Why are you here?
Not just, why are you wherever you happen to be, reading this book on this particular day? But why are you—the individual you are—on this earth? Why do you exist? Why do you not exist? What’s your purpose? What is going to bring you the most joy, peace, and satisfaction in the blip of time you’ve got here with the rest of us before you head on?
There may be times—huge chunks of time, even years—during which we think we can dismiss that question, or that the answer seems too obvious for comment. Perhaps life keeps us too busy to think about it, or perhaps we purposefully avoid it. But most of us have to face the question at some point, because life has a habit of forcing us to do so.

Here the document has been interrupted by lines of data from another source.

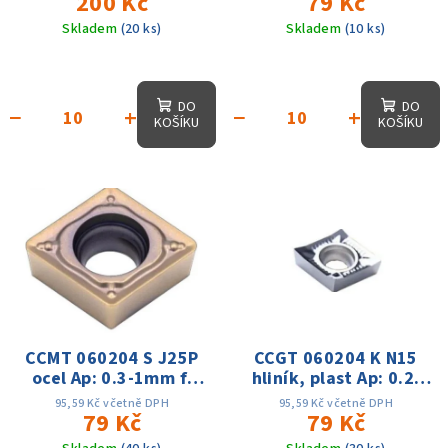
200 Kč
79 Kč
Skladem
(20 ks)
Skladem
(10 ks)
DO
DO
−
+
−
+
KOŠÍKU
KOŠÍKU
CCMT 060204 S J25P
CCGT 060204 K N15
ocel Ap: 0.3-1mm f:
hliník, plast Ap: 0.2-
0.06-0.15 Vc:80-220m
0.1mm; f:0.03-
95,59 Kč včetně DPH
95,59 Kč včetně DPH
79 Kč
0.1,Vc:150-300m/min
79 Kč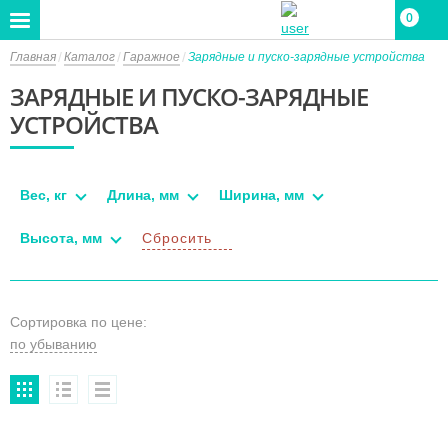
0
Главная
Каталог
Гаражное
Зарядные и пуско-зарядные устройства
ЗАРЯДНЫЕ И ПУСКО-ЗАРЯДНЫЕ
УСТРОЙСТВА
Вес, кг
Длина, мм
Ширина, мм
Высота, мм
Сбросить
Сортировка по цене: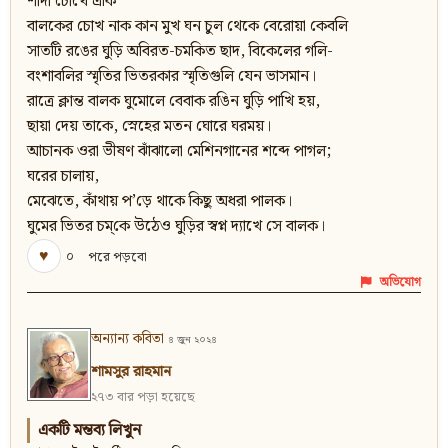
শাদা চোখে একি
বালকের চোখ নাক কান মুখ ঘন চুল থেকে বেরোয়া কেবলি
সাতটি রঙের ঘুড়ি অবিরত-চমকিত ছাদ, বিকেলের গলি-
বংশাবলির স্মৃতির ভিতরকার স্মৃতিগুলি যেন ভাসমান।
রাত্রে ক্লান্ত বালক ঘুমোলে বেবাক রঙিন ঘুড়ি পাখি হয়,
ছায়া দেয় তাকে, স্নেহের মতন ঘোরে ঘরময়।
আচানক ওরা ভীষণ ঝাঁঝালো মেশিনগানের শব্দে পাগল;
ঘরের চালায়,
মেঝেতে, কাঁথায় প’ড়ে থাকে কিছু অধরা পালক।
ঘুমের ভিতর চম্‌কে উঠেও ঘুড়ির স্বপ্ন দ্যাখে সে বালক।
♥
০
পরে পড়বো
অভিযোগ
অন্যান্য কবিতা
৪ জুন ২০২৪
শামসুর রাহমান
২৭৩ বার পড়া হয়েছে
একটি মন্তব্য লিখুন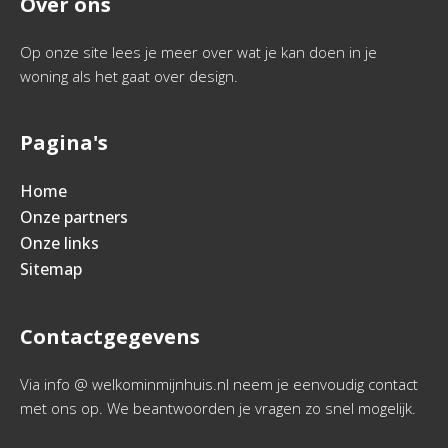
Over ons
Op onze site lees je meer over wat je kan doen in je
woning als het gaat over design.
Pagina's
Home
Onze partners
Onze links
Sitemap
Contactgegevens
Via info @ welkominmijnhuis.nl neem je eenvoudig contact
met ons op. We beantwoorden je vragen zo snel mogelijk.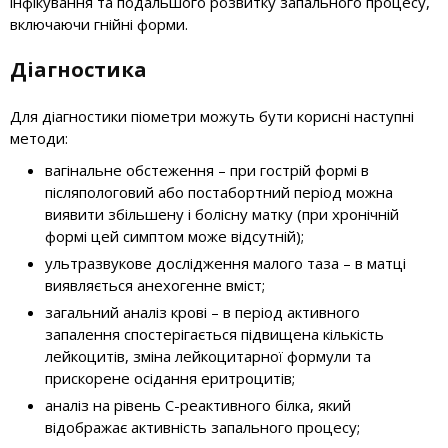
інфікування та подальшого розвитку запального процесу,
включаючи гнійні форми.
Діагностика
Для діагностики піометри можуть бути корисні наступні
методи:
вагінальне обстеження – при гострій формі в
післяпологовий або постабортний період можна
виявити збільшену і болісну матку (при хронічній
формі цей симптом може відсутній);
ультразвукове дослідження малого таза – в матці
виявляється анехогенне вміст;
загальний аналіз крові – в період активного
запалення спостерігається підвищена кількість
лейкоцитів, зміна лейкоцитарної формули та
прискорене осідання еритроцитів;
аналіз на рівень С-реактивного білка, який
відображає активність запального процесу;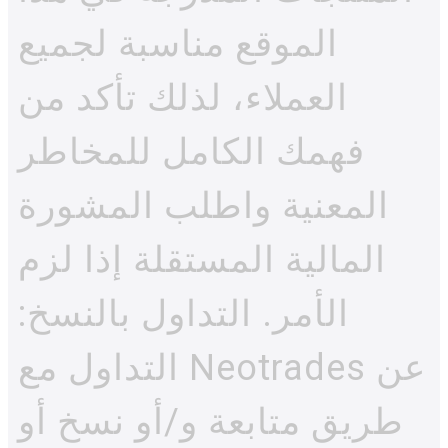
الموقع مناسبة لجميع
العملاء، لذلك تأكد من
فهمك الكامل للمخاطر
المعنية واطلب المشورة
المالية المستقلة إذا لزم
الأمر. التداول بالنسخ:
التداول مع Neotrades عن
طريق متابعة و/أو نسخ أو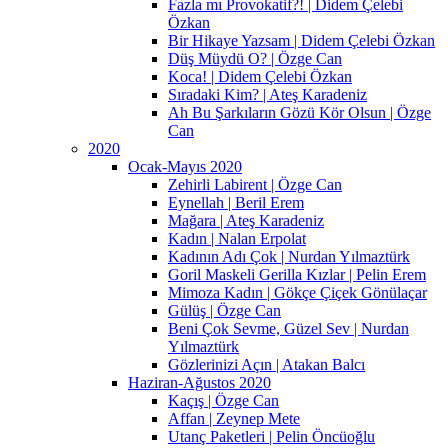
Fazla mı Provokatif?! | Didem Çelebi
Özkan
Bir Hikaye Yazsam | Didem Çelebi Özkan
Düş Müydü O? | Özge Can
Koca! | Didem Çelebi Özkan
Sıradaki Kim? | Ateş Karadeniz
Ah Bu Şarkıların Gözü Kör Olsun | Özge
Can
2020
Ocak-Mayıs 2020
Zehirli Labirent | Özge Can
Eynellah | Beril Erem
Mağara | Ateş Karadeniz
Kadın | Nalan Erpolat
Kadının Adı Çok | Nurdan Yılmaztürk
Goril Maskeli Gerilla Kızlar | Pelin Erem
Mimoza Kadın | Gökçe Çiçek Gönülaçar
Gülüş | Özge Can
Beni Çok Sevme, Güzel Sev | Nurdan
Yılmaztürk
Gözlerinizi Açın | Atakan Balcı
Haziran-Ağustos 2020
Kaçış | Özge Can
Affan | Zeynep Mete
Utanç Paketleri | Pelin Öncüoğlu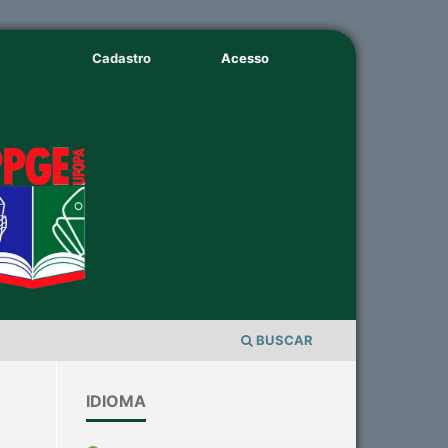
Cadastro
Acesso
BUSCAR
IDIOMA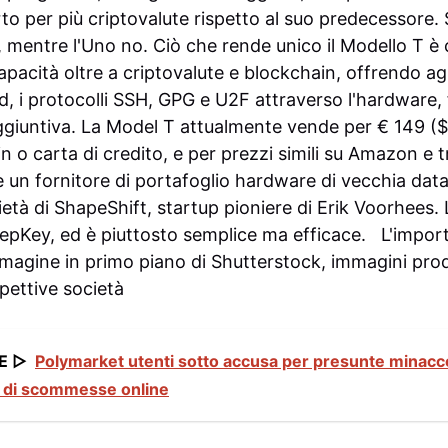
rto per più criptovalute rispetto al suo predecessore
 mentre l'Uno no.
Ciò che rende unico il Modello T 
apacità oltre a criptovalute e blockchain, offrendo agli
rd, i protocolli SSH, GPG e U2F attraverso l'hardware
ggiuntiva.
La Model T attualmente vende per € 149 ($
 o carta di credito, e per prezzi simili su Amazon e tr
è un fornitore di portafoglio hardware di
vecchia data
età di ShapeShift, startup pioniere di Erik Voorhees. 
KeepKey, ed è piuttosto semplice ma efficace.
L'impor
magine in primo piano di Shutterstock, immagini prod
pettive società
E ▷
Polymarket utenti sotto accusa per presunte minacce
à di scommesse online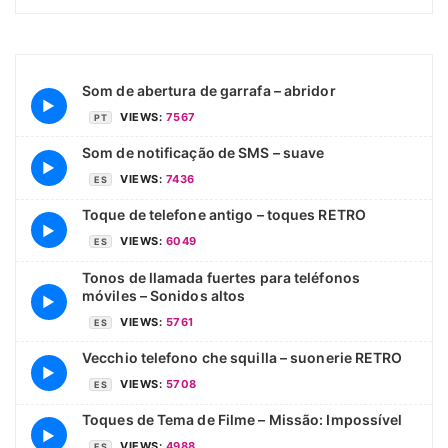
Som de abertura de garrafa – abridor
▶
VIEWS:
7567
PT
Som de notificação de SMS – suave
▶
VIEWS:
7436
ES
Toque de telefone antigo – toques RETRO
▶
VIEWS:
6049
ES
Tonos de llamada fuertes para teléfonos
móviles – Sonidos altos
▶
VIEWS:
5761
ES
Vecchio telefono che squilla – suonerie RETRO
▶
VIEWS:
5708
ES
Toques de Tema de Filme – Missão: Impossível
▶
VIEWS:
4988
ES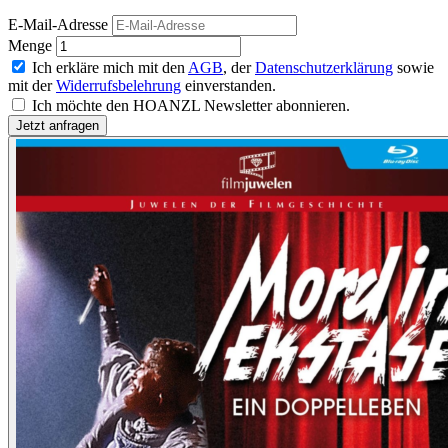
E-Mail-Adresse
Menge
Ich erkläre mich mit den
AGB
, der
Datenschutzerklärung
sowie
mit der
Widerrufsbelehrung
einverstanden.
Ich möchte den HOANZL Newsletter abonnieren.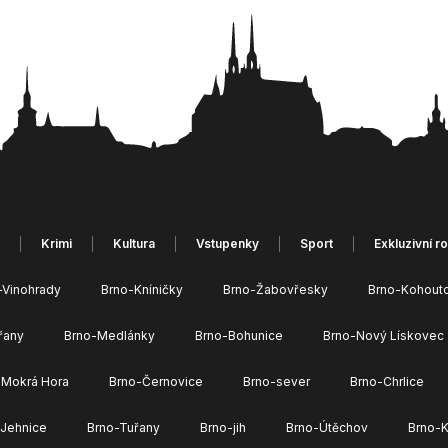
Krimi
Kultura
Vstupenky
Sport
Exkluzivní r
-Vinohrady
Brno-Kníničky
Brno-Žabovřesky
Brno-Kohout
řany
Brno-Medlánky
Brno-Bohunice
Brno-Nový Lískovec
 Mokrá Hora
Brno-Černovice
Brno-sever
Brno-Chrlice
-Jehnice
Brno-Tuřany
Brno-jih
Brno-Útěchov
Brno-K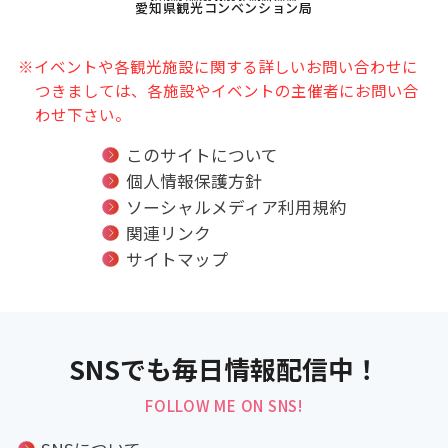
愛知県観光コンベンション局
※イベントや各観光施設に関する詳しいお問い合わせに
つきましては、各施設やイベントの主催者にお問い合
わせ下さい。
このサイトについて
個人情報保護方針
ソーシャルメディア利用規約
関連リンク
サイトマップ
SNSでも毎日情報配信中！
FOLLOW ME ON SNS!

Several years ago, I was sitting at the dentist’s office, waiting for a routine appointment. For some reason that day, I was thinking about life’s meaning and faith and such matters and was at a point of throwing up my hands, in a relatively cheerful kind of way, at the complexity of it all. Maybe it didn’t all need to be so complex. Maybe I should stop worrying, be happy, live and let live, and not stress so much about the big questions. Maybe I shouldn’t even worry so much about the spiritual stuff, with all of those hints of “sacrifice.” Life is good. Why not enjoy it?
Then a woman rushed in, announced herself at the reception desk, and was told that her appointment was actually the following week. Frazzled, she breathlessly said, in a torrent of words, “Oh, I’m sorry. I was nine months pregnant, then last week the baby just died. I’m not really thinking straight.” And she rushed out. Like a heavy, damp cloud, the big picture rushed back in, and the questions reasserted themselves again, loudly, like an unexpected late summer storm.